Mesela, bir grup olarak otururken yeni biri geldiğinde erkekler kalkar ama kadınlar kalkmaz.
Annem bu detayları bilir, bana öğretirdi. Ben tabi ki marjinal özgür kız triplerinde olduğumdan çoğuna karşı çıkardım.
Yine de bunların etkisi altında kalıp hayata atıldığımda başta erkeklerden bir takım kibarlık ve jestleri beklemiştim.
Sonra baktım ki öyle olmuyormuş. Beklenilenleri yapmıyorlarmış. Ya da benim karşılaştığım adamlar daha bir farklı dünyadan geliyormuş. Onlar sanırım biraz daha modern, medeni, eşitlikçi, bencil, kazma, öküz, nasıl tanımlayabilirsek artık, öyleydiler. (Hepsi diil!)
Ve ben de “aman yaaa, bunu mu beklicem!” diyerek kendi işimi kendim görmeye başladım.
Oysaki bana kadınmışım gibi davranıldığında topuklu 190 santime yakın boyumla birden minicik bir kadıncık olabilirmişim.
Anında kedi gibi talepkar olabilirmişim. Sigaraların yakılmasını, yollara kırmızı halılar serilmesini, merdivenden inerken elimin tutulmasını bekleyebilirmişim.
E neredeymişim bu güne kadar!
Bazen bizim takım kızlar konuşuruz. Acaba fazla mı kendine güvenen, her şeyi beceren, kimseye ihtiyaç duymayan gibi görülen bir halimiz var diye.
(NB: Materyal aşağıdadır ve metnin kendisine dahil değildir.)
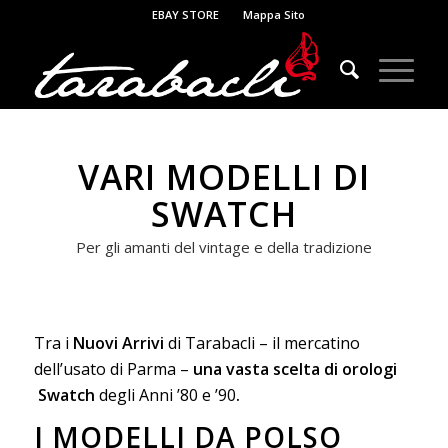
EBAY STORE
Mappa Sito
VARI MODELLI DI
SWATCH
Per gli amanti del vintage e della tradizione
Tra i
Nuovi Arrivi
di Tarabacli – il mercatino
dell’usato di Parma –
una vasta scelta di orologi
Swatch
degli Anni ’80 e ’90
.
I MODELLI DA POLSO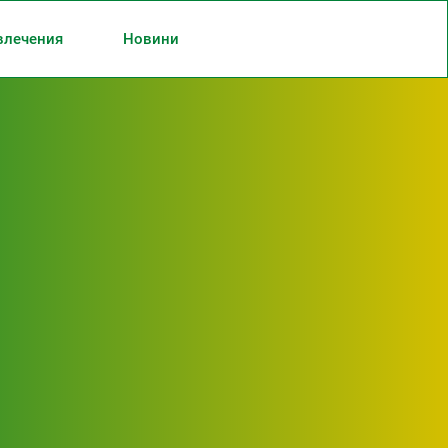
влечения
Новини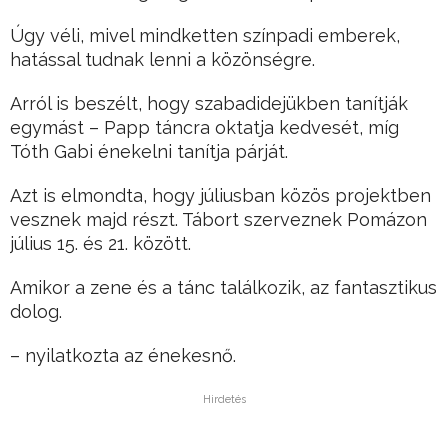
Úgy véli, mivel mindketten színpadi emberek,
hatással tudnak lenni a közönségre.
Arról is beszélt, hogy szabadidejükben tanítják
egymást – Papp táncra oktatja kedvesét, míg
Tóth Gabi énekelni tanítja párját.
Azt is elmondta, hogy júliusban közös projektben
vesznek majd részt. Tábort szerveznek Pomázon
július 15. és 21. között.
Amikor a zene és a tánc találkozik, az fantasztikus
dolog.
– nyilatkozta az énekesnő.
Hirdetés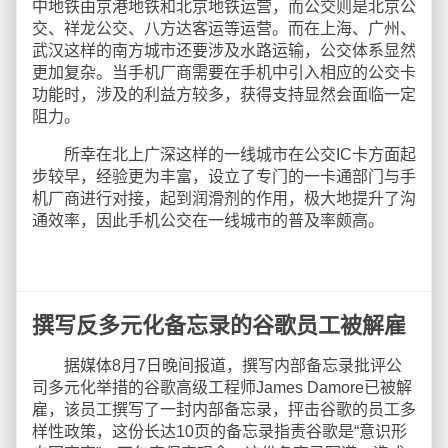
中地铁由京港地铁和北京地铁运营，而公交则是北京公
交、祥龙公交、八方达客运等运营。而在上海、广州、
武汉这样的南方城市还要涉及水路运输，公交体系显然
更加复杂。当手机厂商需要在手机中引入相应的公交卡
功能时，涉及的利益方较多，获得支持显然会面临一定
阻力。
所幸在北上广深这样的一线城市在公交IC卡方面起
步较早，经验更为丰富，设立了专门的一卡通部门与手
机厂商进行对接，起到润滑剂的作用，极大地提升了沟
通效率，因此手机公交在一线城市的普及率颇高。
撰写反多元化备忘录的谷歌员工被解雇
据媒体8月7日晚间报道，撰写内部备忘录批评公
司多元化举措的谷歌高级工程师James Damore已被解
雇，该员工撰写了一封内部备忘录，抨击谷歌的员工多
样性政策，这份长达10页的备忘录指责谷歌是“意识形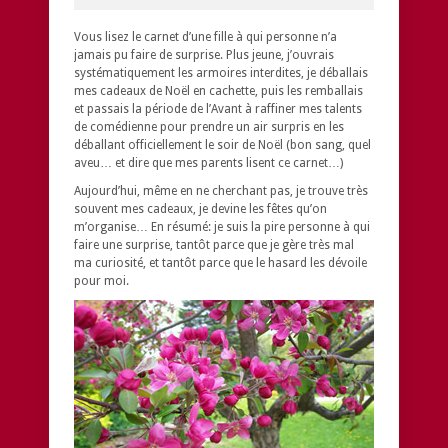
Vous lisez le carnet d’une fille à qui personne n’a
jamais pu faire de surprise. Plus jeune, j’ouvrais
systématiquement les armoires interdites, je déballais
mes cadeaux de Noël en cachette, puis les remballais
et passais la période de l’Avant à raffiner mes talents
de comédienne pour prendre un air surpris en les
déballant officiellement le soir de Noël (bon sang, quel
aveu… et dire que mes parents lisent ce carnet…)
Aujourd’hui, même en ne cherchant pas, je trouve très
souvent mes cadeaux, je devine les fêtes qu’on
m’organise… En résumé: je suis la pire personne à qui
faire une surprise, tantôt parce que je gère très mal
ma curiosité, et tantôt parce que le hasard les dévoile
pour moi.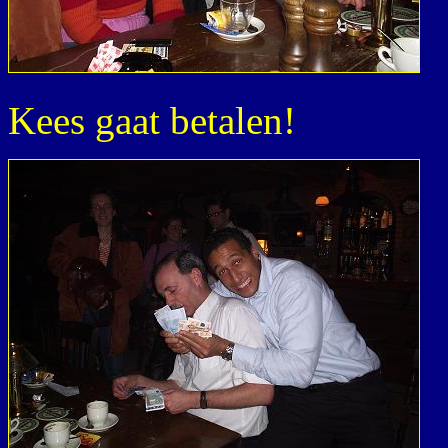
Kees gaat betalen!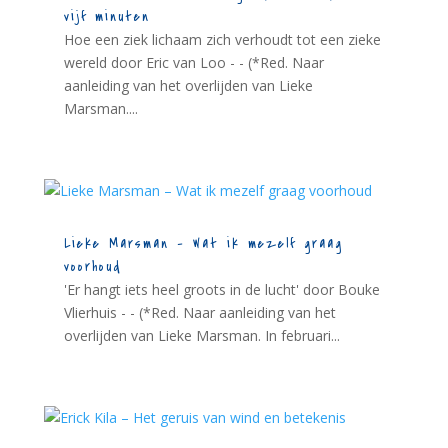
vijf minuten
Hoe een ziek lichaam zich verhoudt tot een zieke
wereld door Eric van Loo - - (*Red. Naar
aanleiding van het overlijden van Lieke
Marsman....
Lieke Marsman – Wat ik mezelf graag
voorhoud
'Er hangt iets heel groots in de lucht' door Bouke
Vlierhuis - - (*Red. Naar aanleiding van het
overlijden van Lieke Marsman. In februari...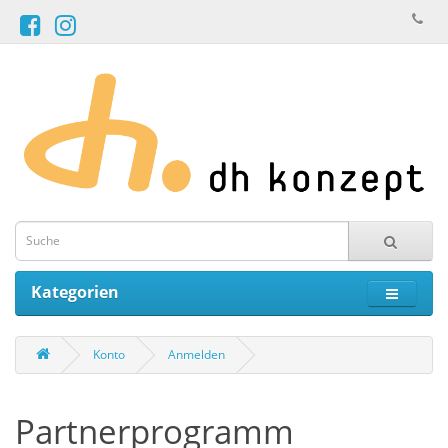
Kategorien
Konto
Anmelden
Partnerprogramm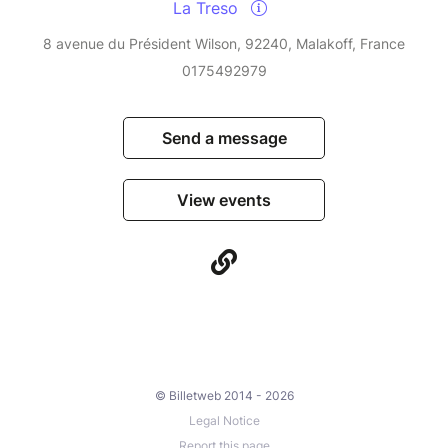
La Treso
8 avenue du Président Wilson, 92240, Malakoff, France
0175492979
Send a message
View events
© Billetweb 2014 - 2026
Legal Notice
Report this page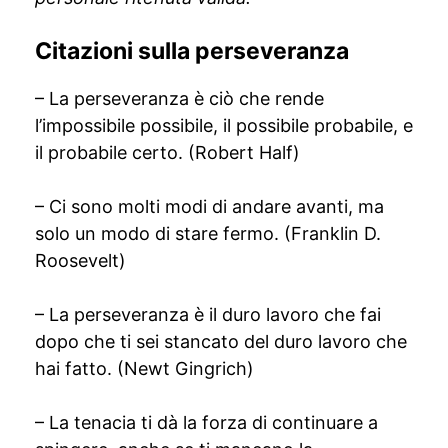
Citazioni sulla perseveranza
– La perseveranza è ciò che rende
l’impossibile possibile, il possibile probabile, e
il probabile certo. (Robert Half)
– Ci sono molti modi di andare avanti, ma
solo un modo di stare fermo. (Franklin D.
Roosevelt)
– La perseveranza è il duro lavoro che fai
dopo che ti sei stancato del duro lavoro che
hai fatto. (Newt Gingrich)
– La tenacia ti dà la forza di continuare a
Yakın 1-2 erkek arkadaşımla konuştuğumda da bana benzer şeyleri söyledi: “Siz bazen bir mekana öyle bir giriş yapıyorsunuz ki, biz erkekler bile tırsıyoruz sizden”.
İşte bize bu güne kadar kadınmışız gibi davranmadığınız için biz de erkek gibi olduk dedim arkadaşıma şakayla karışık. “Hemen çık yağ gibi üste” dedi gülerek.
“Siz kadınlar biz erkeklere kendimizi erkek gibi hissettirebiliyor musunuz acaba?” diye sordu.
“E tabi, açabilmemize rağmen kavanoz kapağını açmanızı istiyoruz ya!”
Benle laf yarışına girmemeye karar verdi tabi. Nitekim ben de bir ders aldım. Daha kırılgan, daha muhtaç, daha nazenin olmamız gerekiyor sanırım.
Beylerin zekâsına, gücüne, koruyuculuğuna, tecrübesine ve en önemlisi beyefendiliklerine ihtiyacımız olduğunu onlara hissettirmemiz gerekiyor.